[Problem requirements] Look through the entries below. Report each line that has the word "panel" in it.
*** Data under study Section Begins ***
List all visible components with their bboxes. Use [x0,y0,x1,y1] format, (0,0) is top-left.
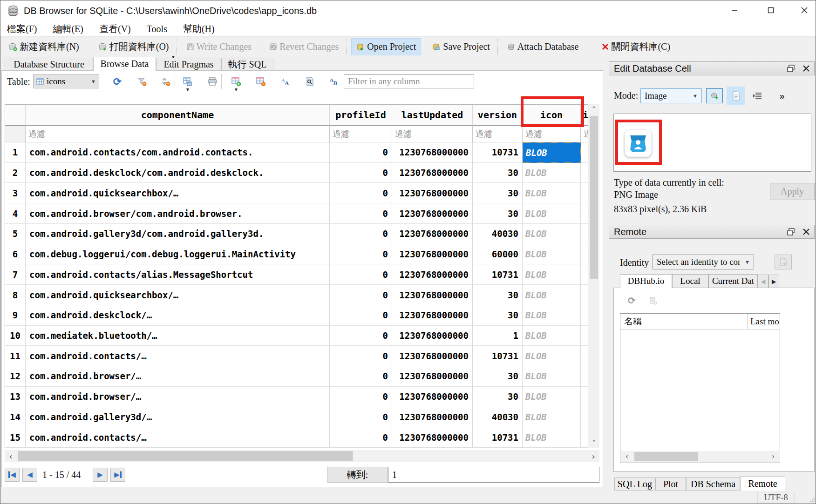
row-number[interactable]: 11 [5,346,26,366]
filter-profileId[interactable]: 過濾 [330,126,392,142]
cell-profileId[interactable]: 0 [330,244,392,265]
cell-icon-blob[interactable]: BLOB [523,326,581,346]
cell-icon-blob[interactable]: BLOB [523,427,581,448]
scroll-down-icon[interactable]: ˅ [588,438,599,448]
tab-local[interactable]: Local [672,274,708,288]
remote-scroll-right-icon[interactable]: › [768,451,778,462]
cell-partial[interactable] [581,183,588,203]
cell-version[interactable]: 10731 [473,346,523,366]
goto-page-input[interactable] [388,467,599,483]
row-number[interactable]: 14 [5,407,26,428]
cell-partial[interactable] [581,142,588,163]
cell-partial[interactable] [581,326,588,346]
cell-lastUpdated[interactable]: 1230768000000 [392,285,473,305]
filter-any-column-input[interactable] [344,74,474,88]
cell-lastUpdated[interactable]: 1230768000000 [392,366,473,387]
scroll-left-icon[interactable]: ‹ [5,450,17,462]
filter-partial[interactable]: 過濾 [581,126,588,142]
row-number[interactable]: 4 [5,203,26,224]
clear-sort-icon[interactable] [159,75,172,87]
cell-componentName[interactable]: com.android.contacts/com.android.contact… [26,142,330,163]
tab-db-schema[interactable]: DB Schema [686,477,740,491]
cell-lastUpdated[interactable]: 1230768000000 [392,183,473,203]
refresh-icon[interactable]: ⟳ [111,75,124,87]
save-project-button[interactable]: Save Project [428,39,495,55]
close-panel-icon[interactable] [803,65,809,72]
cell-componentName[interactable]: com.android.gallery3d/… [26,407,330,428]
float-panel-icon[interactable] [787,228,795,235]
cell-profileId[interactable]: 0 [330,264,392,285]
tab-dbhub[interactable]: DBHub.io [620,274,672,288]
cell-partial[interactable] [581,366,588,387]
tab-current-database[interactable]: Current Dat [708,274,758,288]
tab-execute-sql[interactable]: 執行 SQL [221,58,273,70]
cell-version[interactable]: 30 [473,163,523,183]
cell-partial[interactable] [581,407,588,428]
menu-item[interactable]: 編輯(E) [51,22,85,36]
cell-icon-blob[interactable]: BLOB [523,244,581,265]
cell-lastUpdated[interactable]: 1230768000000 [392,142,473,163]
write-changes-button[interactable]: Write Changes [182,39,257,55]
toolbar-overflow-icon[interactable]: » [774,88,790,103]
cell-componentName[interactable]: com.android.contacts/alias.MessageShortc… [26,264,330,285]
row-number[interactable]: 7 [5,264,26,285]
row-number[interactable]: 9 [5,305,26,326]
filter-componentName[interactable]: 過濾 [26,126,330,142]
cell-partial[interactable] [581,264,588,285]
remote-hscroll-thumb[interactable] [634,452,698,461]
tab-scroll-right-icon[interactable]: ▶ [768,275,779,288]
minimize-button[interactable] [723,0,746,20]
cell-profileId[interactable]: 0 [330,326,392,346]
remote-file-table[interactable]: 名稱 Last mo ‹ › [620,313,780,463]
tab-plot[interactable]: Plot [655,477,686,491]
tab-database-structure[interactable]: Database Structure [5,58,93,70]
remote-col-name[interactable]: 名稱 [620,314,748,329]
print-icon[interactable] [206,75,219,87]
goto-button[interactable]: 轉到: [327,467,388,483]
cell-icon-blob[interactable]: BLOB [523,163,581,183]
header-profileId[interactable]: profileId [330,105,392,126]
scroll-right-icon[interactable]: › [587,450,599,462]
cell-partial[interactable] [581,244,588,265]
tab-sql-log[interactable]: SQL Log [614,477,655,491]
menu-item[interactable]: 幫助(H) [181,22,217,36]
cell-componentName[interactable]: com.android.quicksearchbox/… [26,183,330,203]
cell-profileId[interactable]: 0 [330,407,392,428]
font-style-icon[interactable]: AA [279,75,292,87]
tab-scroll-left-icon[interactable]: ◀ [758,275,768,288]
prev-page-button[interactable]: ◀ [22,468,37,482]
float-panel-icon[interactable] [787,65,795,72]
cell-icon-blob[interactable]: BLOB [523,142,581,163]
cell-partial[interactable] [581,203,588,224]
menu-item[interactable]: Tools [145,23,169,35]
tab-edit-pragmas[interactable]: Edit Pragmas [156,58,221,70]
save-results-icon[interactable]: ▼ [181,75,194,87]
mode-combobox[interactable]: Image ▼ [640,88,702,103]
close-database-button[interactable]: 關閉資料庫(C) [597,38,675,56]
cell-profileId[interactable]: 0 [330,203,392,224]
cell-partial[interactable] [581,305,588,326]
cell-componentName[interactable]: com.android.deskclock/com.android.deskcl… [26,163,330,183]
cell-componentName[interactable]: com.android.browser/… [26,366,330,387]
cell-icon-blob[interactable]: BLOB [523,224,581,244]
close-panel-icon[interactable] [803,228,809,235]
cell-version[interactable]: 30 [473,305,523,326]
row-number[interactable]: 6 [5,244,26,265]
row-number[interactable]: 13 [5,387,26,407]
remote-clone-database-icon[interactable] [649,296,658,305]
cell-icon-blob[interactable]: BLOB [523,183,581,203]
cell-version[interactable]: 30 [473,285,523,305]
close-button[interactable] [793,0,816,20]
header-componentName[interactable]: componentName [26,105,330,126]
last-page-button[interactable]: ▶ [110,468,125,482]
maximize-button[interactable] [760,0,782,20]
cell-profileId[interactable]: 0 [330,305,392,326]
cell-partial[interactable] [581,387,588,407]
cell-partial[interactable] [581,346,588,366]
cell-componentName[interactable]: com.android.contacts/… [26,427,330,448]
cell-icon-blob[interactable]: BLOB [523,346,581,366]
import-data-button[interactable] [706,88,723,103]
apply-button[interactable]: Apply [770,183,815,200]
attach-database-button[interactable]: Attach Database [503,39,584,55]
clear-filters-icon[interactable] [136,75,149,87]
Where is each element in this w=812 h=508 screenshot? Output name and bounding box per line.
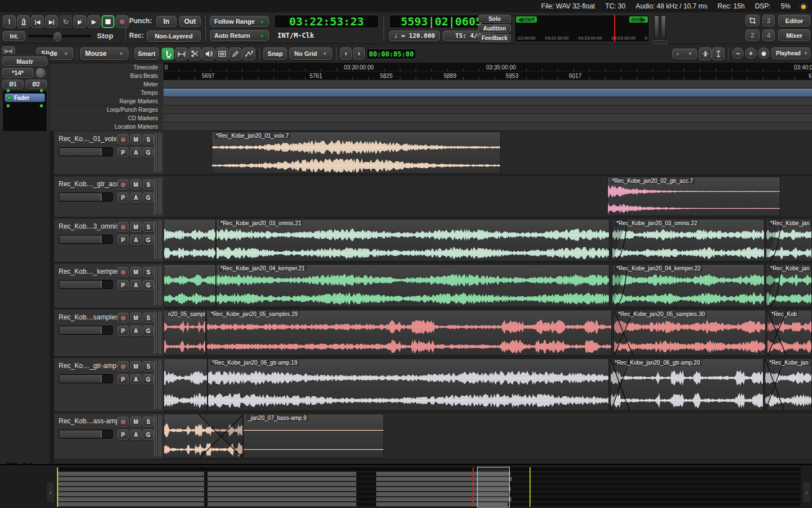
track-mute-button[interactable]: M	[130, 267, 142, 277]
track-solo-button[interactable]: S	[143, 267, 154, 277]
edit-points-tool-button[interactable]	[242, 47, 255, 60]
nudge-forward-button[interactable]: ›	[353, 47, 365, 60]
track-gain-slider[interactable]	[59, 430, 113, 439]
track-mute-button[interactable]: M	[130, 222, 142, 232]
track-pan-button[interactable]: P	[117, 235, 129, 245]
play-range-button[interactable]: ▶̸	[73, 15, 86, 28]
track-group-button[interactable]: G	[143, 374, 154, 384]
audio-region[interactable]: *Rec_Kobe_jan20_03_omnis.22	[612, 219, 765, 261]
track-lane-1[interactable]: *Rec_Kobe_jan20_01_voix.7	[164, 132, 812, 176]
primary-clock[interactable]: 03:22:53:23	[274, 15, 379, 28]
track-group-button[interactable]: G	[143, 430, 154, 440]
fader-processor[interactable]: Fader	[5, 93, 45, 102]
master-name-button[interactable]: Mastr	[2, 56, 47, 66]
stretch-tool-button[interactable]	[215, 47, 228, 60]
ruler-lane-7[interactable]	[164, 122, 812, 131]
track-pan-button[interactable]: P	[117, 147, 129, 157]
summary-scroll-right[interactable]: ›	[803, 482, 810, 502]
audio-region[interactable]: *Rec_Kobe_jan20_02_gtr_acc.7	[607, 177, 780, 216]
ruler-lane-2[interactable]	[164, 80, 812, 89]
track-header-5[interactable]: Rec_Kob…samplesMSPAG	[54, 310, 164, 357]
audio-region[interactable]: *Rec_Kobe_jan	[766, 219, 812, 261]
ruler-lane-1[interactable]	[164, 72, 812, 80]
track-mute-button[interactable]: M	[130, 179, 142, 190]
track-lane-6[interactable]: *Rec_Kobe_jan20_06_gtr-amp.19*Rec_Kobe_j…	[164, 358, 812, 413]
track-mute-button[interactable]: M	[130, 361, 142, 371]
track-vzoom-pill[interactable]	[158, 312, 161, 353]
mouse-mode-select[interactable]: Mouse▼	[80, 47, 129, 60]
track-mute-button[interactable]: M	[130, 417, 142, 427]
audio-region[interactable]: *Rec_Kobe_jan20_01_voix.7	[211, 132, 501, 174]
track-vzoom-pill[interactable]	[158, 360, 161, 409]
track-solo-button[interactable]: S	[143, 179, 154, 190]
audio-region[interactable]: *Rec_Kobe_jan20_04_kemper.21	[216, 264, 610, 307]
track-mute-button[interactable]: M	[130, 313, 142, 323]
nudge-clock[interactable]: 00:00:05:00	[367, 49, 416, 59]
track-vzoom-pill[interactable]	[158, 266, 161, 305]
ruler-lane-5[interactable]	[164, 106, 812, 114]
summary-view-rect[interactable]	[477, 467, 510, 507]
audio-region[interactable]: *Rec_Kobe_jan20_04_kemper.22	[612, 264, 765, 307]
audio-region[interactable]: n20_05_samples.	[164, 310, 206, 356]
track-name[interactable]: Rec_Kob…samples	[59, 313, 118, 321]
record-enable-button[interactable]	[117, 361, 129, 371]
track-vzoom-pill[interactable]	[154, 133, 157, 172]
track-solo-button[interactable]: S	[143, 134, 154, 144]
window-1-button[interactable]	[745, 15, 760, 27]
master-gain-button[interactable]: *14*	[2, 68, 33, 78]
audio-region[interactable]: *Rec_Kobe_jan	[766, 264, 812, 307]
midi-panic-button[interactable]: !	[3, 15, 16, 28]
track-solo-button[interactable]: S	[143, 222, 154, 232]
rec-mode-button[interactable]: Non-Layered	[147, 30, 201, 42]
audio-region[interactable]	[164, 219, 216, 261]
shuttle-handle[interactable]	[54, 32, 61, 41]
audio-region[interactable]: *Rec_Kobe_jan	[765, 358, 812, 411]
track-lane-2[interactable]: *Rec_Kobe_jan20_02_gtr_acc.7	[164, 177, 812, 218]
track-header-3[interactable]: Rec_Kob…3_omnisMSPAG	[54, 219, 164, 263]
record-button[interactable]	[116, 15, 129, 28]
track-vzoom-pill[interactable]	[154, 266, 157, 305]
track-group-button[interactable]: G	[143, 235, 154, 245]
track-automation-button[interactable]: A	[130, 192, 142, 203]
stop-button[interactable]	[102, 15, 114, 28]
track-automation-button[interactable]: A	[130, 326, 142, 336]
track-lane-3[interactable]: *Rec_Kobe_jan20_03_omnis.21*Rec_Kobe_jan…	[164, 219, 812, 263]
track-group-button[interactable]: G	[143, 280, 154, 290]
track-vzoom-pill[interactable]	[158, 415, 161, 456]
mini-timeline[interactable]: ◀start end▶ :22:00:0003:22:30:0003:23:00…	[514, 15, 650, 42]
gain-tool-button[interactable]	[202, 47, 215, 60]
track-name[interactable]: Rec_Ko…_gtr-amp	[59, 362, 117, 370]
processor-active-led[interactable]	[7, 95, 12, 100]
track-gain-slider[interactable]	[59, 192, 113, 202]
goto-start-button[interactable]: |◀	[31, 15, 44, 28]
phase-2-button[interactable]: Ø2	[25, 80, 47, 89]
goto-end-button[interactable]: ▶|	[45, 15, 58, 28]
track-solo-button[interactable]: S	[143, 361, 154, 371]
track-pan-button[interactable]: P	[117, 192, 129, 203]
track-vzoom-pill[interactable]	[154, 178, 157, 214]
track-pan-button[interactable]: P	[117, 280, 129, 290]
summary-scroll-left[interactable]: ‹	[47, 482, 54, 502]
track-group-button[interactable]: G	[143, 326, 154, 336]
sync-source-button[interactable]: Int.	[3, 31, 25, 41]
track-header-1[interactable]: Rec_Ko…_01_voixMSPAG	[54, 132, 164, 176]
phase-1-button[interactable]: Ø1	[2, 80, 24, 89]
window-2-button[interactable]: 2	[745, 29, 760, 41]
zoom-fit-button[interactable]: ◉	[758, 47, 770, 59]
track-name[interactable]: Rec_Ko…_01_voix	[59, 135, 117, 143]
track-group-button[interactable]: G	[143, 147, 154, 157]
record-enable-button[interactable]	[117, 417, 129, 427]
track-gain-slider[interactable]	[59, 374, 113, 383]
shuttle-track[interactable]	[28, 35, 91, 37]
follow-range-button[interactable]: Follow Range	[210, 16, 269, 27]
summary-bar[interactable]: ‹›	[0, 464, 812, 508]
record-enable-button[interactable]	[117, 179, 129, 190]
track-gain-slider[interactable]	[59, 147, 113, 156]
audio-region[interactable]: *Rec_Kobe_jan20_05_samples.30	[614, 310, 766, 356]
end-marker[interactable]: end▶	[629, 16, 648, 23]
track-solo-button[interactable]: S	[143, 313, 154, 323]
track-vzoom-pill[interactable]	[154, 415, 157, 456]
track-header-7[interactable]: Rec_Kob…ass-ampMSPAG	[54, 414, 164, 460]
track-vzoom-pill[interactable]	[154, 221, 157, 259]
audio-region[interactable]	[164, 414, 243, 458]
*** Data under study Section Ends ***
[The completed task]
close-panel-icon[interactable] [803,65,809,72]
float-panel-icon[interactable] [787,228,795,235]
float-panel-icon[interactable] [787,65,795,72]
close-panel-icon[interactable] [803,228,809,235]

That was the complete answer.